Lest you think I actually had an epiphany about a new approach to parenting, I will tell you I wrote those lists down as much for myself as for them. I have been known to forget what the heck I wanted them to do and then the day is over and I end up doing it all myself. So this was a little bit about my mom brain and a little bit about being too tired and too busy to ride them until the stuff got done. And that’s the humble truth. I mean, if I can’t be honest with you I should throw in the blog towel. But I will say this: making a choice not to nag and instead to walk away and trust my kids was intentional. Motivated a little by laziness? Possibly, but intentional nonetheless. They are at the age where this stuff should be sinking in, so I guess in some way I was testing whether it had.

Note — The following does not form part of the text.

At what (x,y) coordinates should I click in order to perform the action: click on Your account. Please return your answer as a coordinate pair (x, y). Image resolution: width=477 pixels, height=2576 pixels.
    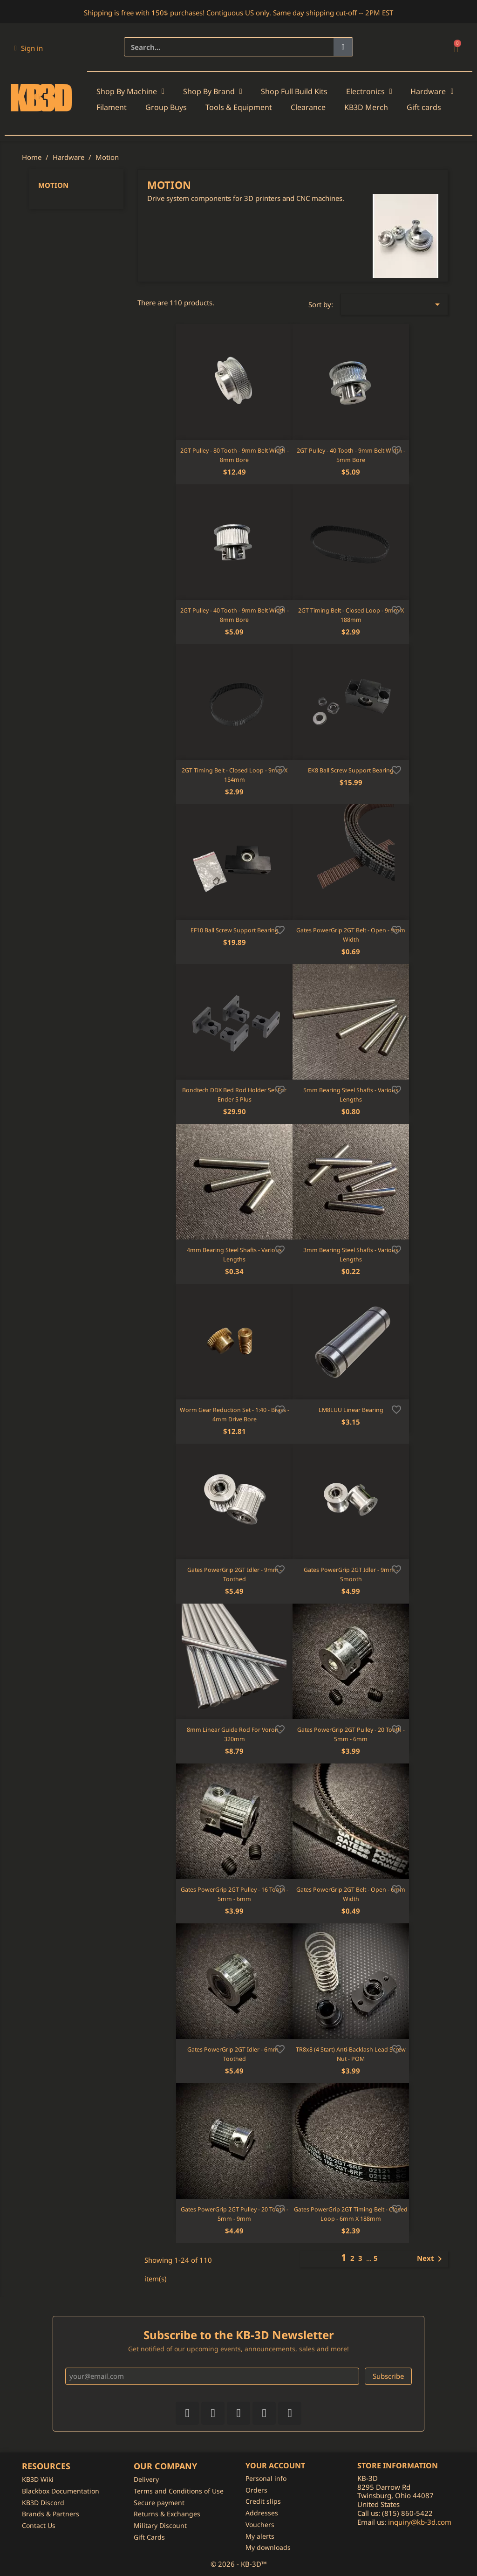
    Looking at the image, I should click on (275, 2465).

This is one of those quiet moments when God reassures me to keep doing what I’m doing. My husband and I do a pretty good (not perfect) job of talking to the girls about responsibility and kindness and all that stuff. We do a lot of talking about Jesus and the Bible and the way God wants us to live. We do pray together as a family but we don’t do family devotionals (I would love a recommendation if you have one, especially for families with teens) and we mess up the role model thing a lot, both in our words and in our deeds. Could our best actually turn out to be good enough? Most days I worry that’s not the case. Ok, every day. But sometimes, when I least expect it, God comforts me by allowing me to see glimpses of the good stuff getting in there with my girls. So I want to encourage you too. It’s getting in there.
I am so crazy about my girls and who they are becoming. I am so crazy about my God and who He is making me to be.
The most astonishing thing about parenting God’s way is how it draws me closer to Him. How He shows me Himself in big and small ways through this awesome job of mom. I love Matthew 7:11: “ If you, then, though you are evil, know how to give good gifts to your children, how much more will your Father in heaven give good gifts to those who ask him!”
What a loving God we serve.
And oh yeah, “Train up a child in the way he should go: and when he is old, he will not depart from it.” that’s Proverbs 22:6, and I’m still holding on to it by my teeth.
Holly Lazzaro is part of a weekly radio program and podcast called “Study With Friends,” a unique format of 4-5 different women each week, gathering around the Bible to study God’s Word. With organic conversation and authentic personalities, it’s a fresh offering on the Christian airwaves. For more information or to listen to the program, visit our bible study page.
Shay says
Ughhhhh. I seriously have a list posted every Saturday morning, and it is the thorn in my ever-loving side. If I don’t nag, it won’t get done. And I hate myself when I nag! I try to be laid-back about it and act like I trust them to do these things, but then am somehow surprised at the end of the day when they did none of it. Where is the happy medium in this, where I tell them what needs done and they willingly actually do it??